Saturday, January 26, 2013

Can Mixi, Japanese Social Network Service, Revive?

According to Neilsen Netview, a research company, the SNS used most by Japanese people in September 2012 was Facebook with 17,369 thousand usersThe next closest was Twitter with 13,243 thousand users.  The third was mixi, the Japanese SNS, but the people who visited is under one third of Facebook, only 5,686 thousand.

Just one year before, in September 2011, the most popular SNS in Japan was mixi, which had 21 million active users (who used the service within one year).  This number was more than twice that of Facebook, which had only 9.7 million users.

One of the biggest traits of mix is that it is anonymous.  Different from Facebook, no actual name was necessary and it was said that Japanese people prefer anonymity.  However, with the boom of Facebook, mixi's popularity decreased.  I personally created a mixi account in around 2005, but I have not logged onto mixi for more than a year.
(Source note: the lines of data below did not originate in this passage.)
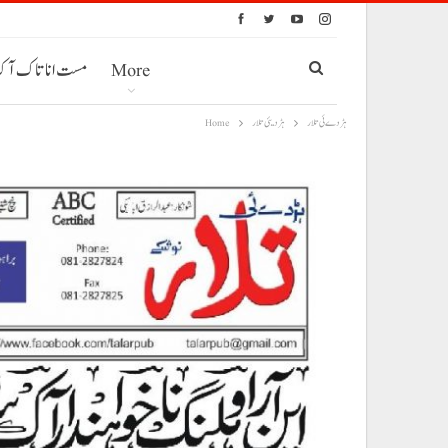
More
مست انا تاک آ
ہڑدے ئی تلار
ہڑدیئی تلار
Home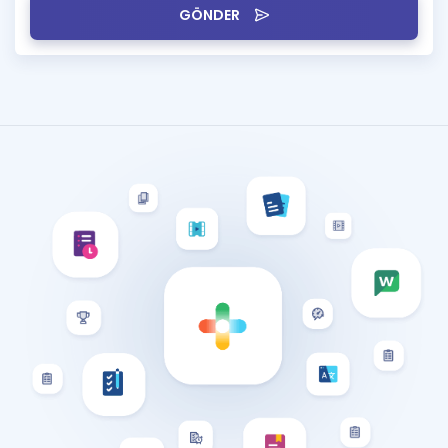
GÖNDER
There would be many reasons for the decline in mixi's popularity.  One important aspect may be the specification changes, such as abolishing a "Footprint function", or "Ashiato Kino," by which users can tell who visited her page.  Although this change was to deal with spammers who visited users' pages and attract users to visit their advertising pages, many mixi users protested, as they were unable to know who was interested in their site.

Facing this hardship, mixi started to change the managers and introduced the policy of "user first" by which they listen to the request of users and enhance the users' experience.  In December 2012, one year and a half after the removal, mixi re-introduced a similar function to the footprint function.
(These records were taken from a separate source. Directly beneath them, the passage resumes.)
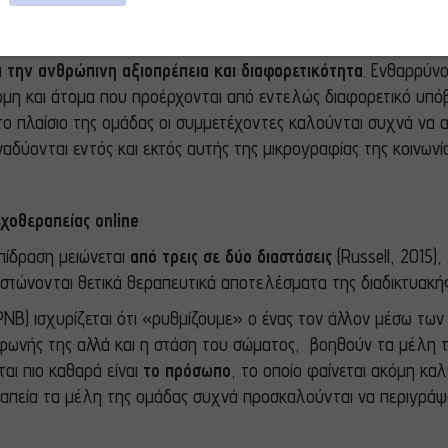
δοκιμάζουμε σε ένα ασφαλές περιβάλλον, να εκφράσουμε όσο
δεν είναι κοινωνικά αποδεκτά.
 την ανθρώπινη αξιοπρέπεια και διαφορετικότητα
. Ενθαρρύν
μη και άτομα που προέρχονται από εντελώς διαφορετικό υπόβ
ο πλαίσιο της ομάδας οι συμμετέχοντες καλούνται συχνά να 
δύονται εντός και εκτός αυτής της μικρογραφίας της κοινωνία
χοθεραπείας online
πίδραση μειώνεται
από τρεις σε δύο διαστάσεις
(Russell, 2015)
στώνονται θετικά θεραπευτικά αποτελέσματα της διαδικτυακής 
PNB) ισχυρίζεται ότι «ρυθμίζουμε» ο ένας τον άλλον μέσω τω
 φωνής της αλλά και η στάση του σώματος, βοηθούν τα μέλη τ
ται πιο καθαρά είναι
το πρόσωπο
, το οποίο φαίνεται ακόμη καλ
ραπεία τα μέλη της ομάδας συχνά προσκαλούνται να περιγράψου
But it would take some time before we can tell whether mixi can revive.  In Japan, there are not many users who express their opinion to the administrating company. It may be that the silent majority's opinion is different from that of a user with a loud voice. "User first" policy may lead to reflect the needs of the users who have loud voices.  The question is whether the users who do not actively complain to the administrations would be happy with the "enhancement of the user experience."  Whether mixi can reflect the needs of such passive users would be the key for their revival.

DISCLAIMER: "IT Law issues in Japan" only provides general information about Japanese information technology law and does not, under any circumstances, constitute legal advice. You should first obtain the advice of professional legal counsel who is qualified in Japan before acting or refraining from acting based on this blog.